"Yes, that really is my name."
"It's spelled exactly how you think it is."
"There are probably more of us out there than you would expect."
"Yes, I do know how that sounds."
"No, I do not own a leather jacket."
"No, I do not own a pair of leather pants."
"No, I have not thought about taking it up as a hobby."
"Yes, I am aware of what is involved."
"No, I do not know where you can buy one of those hoods with the zippers on the eyes and mouth."
"Yes, I do know what comes up when you type my name into a search engine."
"No, I do not believe that I'm destined to go into the business."
"Yes, I do get funny looks from retail clerks when I use my credit card."
"Yes, sir. Your daughter will be marrying into the Leatherman name."
"No, I have not given serious thought to having it changed."

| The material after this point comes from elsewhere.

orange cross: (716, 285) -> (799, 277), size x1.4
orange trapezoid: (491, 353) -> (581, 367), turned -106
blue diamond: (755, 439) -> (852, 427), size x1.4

"If being a Leatherman was good enough for my father, then it's good enough for me."
"Yes, I am aware of how that sounds."
"Actually, the leather and rubber fetish subcultures are very different, though not mutually exclusive."

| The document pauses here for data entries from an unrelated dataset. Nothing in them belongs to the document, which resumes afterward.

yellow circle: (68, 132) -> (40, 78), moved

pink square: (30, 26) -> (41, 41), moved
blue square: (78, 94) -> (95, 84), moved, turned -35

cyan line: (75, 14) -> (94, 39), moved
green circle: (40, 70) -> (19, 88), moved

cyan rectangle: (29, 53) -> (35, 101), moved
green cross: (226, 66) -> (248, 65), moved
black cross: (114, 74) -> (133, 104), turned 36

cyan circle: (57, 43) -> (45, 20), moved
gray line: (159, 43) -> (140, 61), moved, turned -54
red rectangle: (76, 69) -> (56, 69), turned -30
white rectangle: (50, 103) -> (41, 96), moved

"I admit that I have looked into it a little, but only because it comes up in conversation so much."
"Yes, officer, that is my actual driver's license."

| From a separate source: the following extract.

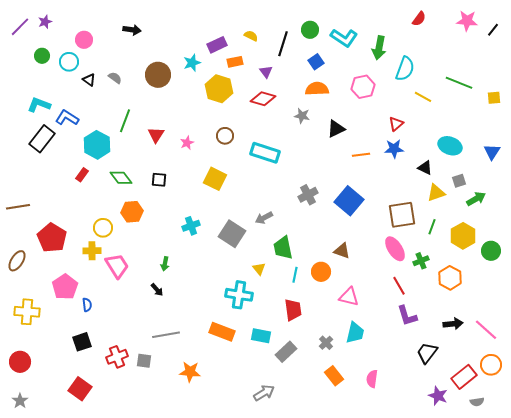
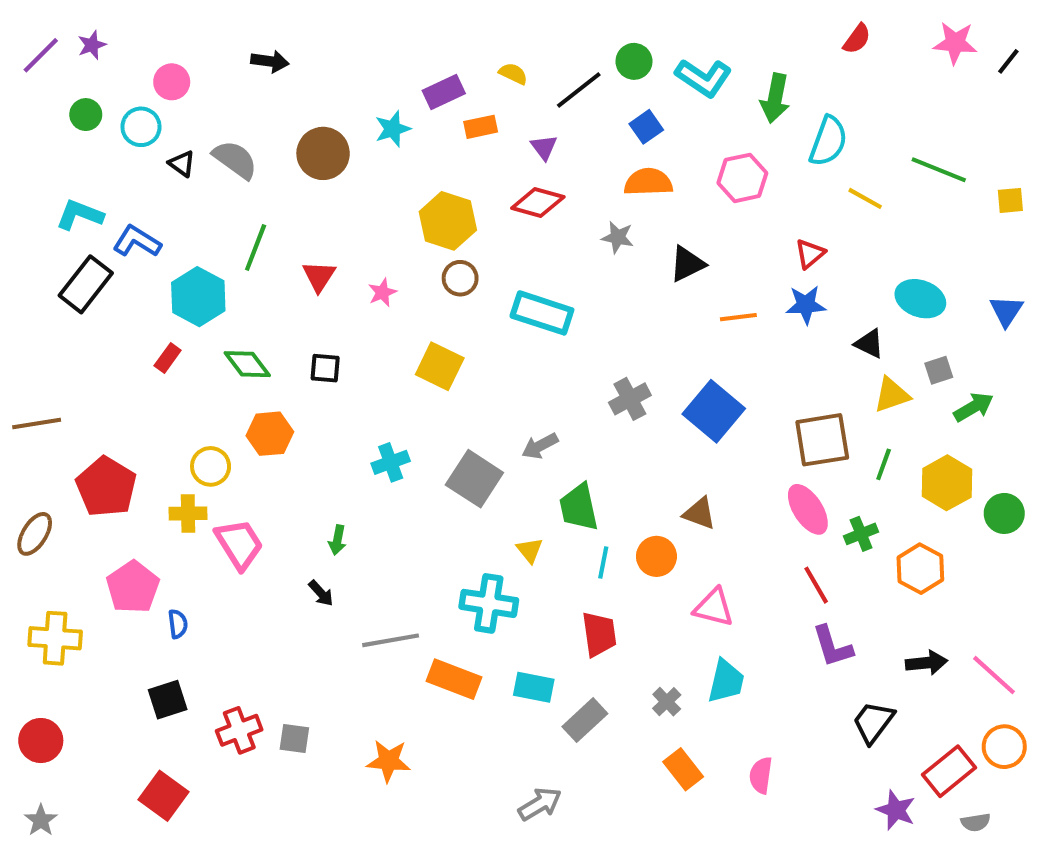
black line: (283, 44) -> (579, 90), turned 35
gray semicircle: (115, 78) -> (235, 160), size x1.6
yellow hexagon: (219, 89) -> (448, 221), moved
gray line: (166, 335) -> (391, 640), moved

"No, officer, this is not a joke."
"No, officer, I did not get my name changed on a dare."
"No, officer, I don't even like leather jackets. Not that there's anything wrong with the one you're wearing. I'm just not a leather man."
"No, officer, I'm not lying. I was just saying--"
"Yes, your honor, that really is my name."
Poor Mark! At least he can take comfort in the fact that his first name isn't David.
It's the Late Show with David Leatherman!
Yeah, that probably would have been too much to bear.
Good one! When I hear the name "Leatherman," my mind immediately conjures up an image of a tough, multi-purpose tool. Yes, when other people envision fetish, I see pragmatic, lifelong utility.